Parcelamento do ICMS de dezembro está liberado para lojistas e varejo

Foto: Alessandro Maschio/JP

Imposto sobre as vendas de dezembro pode ser dividido em duas vezes

Um decreto estadual publicado ontem (quarta-feira) permite aos lojistas parcelarem em duas vezes, sem multas e juros, o ICMS (Imposto sobre a Circulação de Mercadorias e Serviços) referente às vendas feitas em dezembro. O presidente da Acipi (Associação Comercial e Industrial de Piracicaba), Marcelo Cançado, avalia que a medida pode ser um alívio nas contas dos dois primeiros meses do ano. O economista Francisco Crócomo alerta para o fluxo de caixa e avisa: 2022 será pior que 2021.

De acordo com o decreto 66.439/2022, os lojistas poderão pagar 50% do imposto referentes às vendas de Natal até 20 de janeiro de 2022 e a segunda cota de 50% até 18 de fevereiro de 2022, sem multa e juros. O objetivo da medida é o de facilitar o recolhimento do imposto para os contribuintes e fazer reforço no fluxo de caixa para os varejistas no início do ano, período de queda sazonal no movimento do setor.
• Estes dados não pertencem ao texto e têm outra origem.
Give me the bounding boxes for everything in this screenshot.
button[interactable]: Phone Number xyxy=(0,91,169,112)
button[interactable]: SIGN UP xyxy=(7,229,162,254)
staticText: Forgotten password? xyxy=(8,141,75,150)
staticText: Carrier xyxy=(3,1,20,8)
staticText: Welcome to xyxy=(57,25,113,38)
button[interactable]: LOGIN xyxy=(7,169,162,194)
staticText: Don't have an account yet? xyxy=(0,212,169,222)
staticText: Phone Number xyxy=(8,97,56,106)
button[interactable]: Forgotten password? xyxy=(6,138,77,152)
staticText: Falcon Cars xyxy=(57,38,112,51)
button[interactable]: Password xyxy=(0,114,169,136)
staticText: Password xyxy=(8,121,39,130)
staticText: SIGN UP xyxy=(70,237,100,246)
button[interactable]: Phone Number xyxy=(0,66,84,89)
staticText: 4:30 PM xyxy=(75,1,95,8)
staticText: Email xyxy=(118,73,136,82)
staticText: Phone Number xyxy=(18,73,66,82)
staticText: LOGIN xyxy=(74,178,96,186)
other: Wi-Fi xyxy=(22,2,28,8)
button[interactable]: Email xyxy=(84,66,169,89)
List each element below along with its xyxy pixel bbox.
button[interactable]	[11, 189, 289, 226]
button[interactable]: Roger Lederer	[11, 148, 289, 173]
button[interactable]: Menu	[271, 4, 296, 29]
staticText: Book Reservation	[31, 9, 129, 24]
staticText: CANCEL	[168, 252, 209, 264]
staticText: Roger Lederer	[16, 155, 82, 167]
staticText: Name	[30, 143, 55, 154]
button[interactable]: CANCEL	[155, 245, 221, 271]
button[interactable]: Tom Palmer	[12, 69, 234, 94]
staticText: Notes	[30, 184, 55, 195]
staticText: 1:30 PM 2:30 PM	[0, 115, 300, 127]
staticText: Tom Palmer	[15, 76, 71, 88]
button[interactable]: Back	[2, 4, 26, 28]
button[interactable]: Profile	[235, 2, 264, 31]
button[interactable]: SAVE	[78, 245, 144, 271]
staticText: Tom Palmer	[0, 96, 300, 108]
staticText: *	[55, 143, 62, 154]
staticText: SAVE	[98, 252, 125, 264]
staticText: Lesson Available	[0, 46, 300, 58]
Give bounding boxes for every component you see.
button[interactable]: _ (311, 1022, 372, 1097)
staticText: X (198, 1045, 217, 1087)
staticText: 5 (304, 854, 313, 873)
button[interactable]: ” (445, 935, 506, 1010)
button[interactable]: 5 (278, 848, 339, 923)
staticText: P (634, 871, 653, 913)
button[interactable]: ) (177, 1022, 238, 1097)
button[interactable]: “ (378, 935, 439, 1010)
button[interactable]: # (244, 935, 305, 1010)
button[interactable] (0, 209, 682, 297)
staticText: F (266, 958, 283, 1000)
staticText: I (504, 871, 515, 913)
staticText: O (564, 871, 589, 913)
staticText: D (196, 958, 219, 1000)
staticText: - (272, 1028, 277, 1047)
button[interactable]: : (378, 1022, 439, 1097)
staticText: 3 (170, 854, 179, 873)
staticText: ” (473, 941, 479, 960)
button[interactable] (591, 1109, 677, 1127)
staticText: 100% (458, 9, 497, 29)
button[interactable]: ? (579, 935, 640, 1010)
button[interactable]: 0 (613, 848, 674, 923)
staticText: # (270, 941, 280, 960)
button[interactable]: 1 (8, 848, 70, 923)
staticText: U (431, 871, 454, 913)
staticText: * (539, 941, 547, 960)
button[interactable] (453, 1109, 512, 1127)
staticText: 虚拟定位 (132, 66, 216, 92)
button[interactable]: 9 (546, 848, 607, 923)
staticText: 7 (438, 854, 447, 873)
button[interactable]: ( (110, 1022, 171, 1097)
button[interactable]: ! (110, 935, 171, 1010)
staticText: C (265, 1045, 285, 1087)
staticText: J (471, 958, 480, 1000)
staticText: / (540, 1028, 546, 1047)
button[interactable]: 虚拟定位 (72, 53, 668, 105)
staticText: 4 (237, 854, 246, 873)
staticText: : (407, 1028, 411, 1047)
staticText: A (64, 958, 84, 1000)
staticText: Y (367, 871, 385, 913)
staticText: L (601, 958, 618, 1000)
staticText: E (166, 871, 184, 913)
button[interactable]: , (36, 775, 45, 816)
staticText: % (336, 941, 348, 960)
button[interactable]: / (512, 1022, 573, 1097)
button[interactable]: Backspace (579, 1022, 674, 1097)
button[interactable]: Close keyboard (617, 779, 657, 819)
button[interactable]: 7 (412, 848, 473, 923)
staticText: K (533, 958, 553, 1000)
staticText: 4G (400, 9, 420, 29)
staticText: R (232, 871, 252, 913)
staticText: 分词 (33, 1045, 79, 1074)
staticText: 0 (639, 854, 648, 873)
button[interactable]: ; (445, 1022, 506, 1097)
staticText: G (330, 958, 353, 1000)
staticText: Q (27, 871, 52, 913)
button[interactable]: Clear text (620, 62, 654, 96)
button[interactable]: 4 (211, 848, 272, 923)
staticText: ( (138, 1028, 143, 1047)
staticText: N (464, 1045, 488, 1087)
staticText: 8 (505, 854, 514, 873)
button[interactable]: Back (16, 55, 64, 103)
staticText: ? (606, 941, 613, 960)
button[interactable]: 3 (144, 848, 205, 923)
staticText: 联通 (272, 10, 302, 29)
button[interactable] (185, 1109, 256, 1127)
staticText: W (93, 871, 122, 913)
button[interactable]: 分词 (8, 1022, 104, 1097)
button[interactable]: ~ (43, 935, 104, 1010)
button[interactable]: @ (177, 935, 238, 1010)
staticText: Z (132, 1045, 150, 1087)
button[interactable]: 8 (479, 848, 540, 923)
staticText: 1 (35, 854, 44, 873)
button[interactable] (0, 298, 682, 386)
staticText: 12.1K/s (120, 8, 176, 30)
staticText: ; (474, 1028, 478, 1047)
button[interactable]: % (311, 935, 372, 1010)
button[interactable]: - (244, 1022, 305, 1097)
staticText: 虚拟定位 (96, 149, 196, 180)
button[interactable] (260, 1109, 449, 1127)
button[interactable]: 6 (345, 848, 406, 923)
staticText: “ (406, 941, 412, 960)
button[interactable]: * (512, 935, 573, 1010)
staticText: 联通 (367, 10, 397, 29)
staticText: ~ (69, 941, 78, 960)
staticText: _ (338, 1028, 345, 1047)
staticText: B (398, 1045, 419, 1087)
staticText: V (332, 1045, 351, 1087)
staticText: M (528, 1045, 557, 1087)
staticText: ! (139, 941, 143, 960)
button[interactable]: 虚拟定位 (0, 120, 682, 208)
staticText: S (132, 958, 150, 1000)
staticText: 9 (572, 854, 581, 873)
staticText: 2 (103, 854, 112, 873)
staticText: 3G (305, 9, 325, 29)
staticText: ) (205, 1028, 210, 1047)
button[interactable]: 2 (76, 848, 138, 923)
Marcelo Cançado, que também é empresário, acredita que toda forma de diluir mensalmente o pagamento de impostos, desde que seja sem juros e multas, é benéfica para o fluxo de caixa do comerciante varejista. “A possibilidade de parcelar em duas vezes iguais, em janeiro e fevereiro, o valor do ICMS sob as vendas do varejo de dezembro de 2021 pode, sim, aliviar as contas das empresas nos dois primeiros meses deste ano, período marcado pelo pagamento de diversos tributos e impostos. Porém, o lojista precisa se programar e prever esses valores também em fevereiro. Além disso, é válido que o lojista procure por seu contador, especialista no assunto, para avaliar caso a caso”, recomenda o presidente da Acipi.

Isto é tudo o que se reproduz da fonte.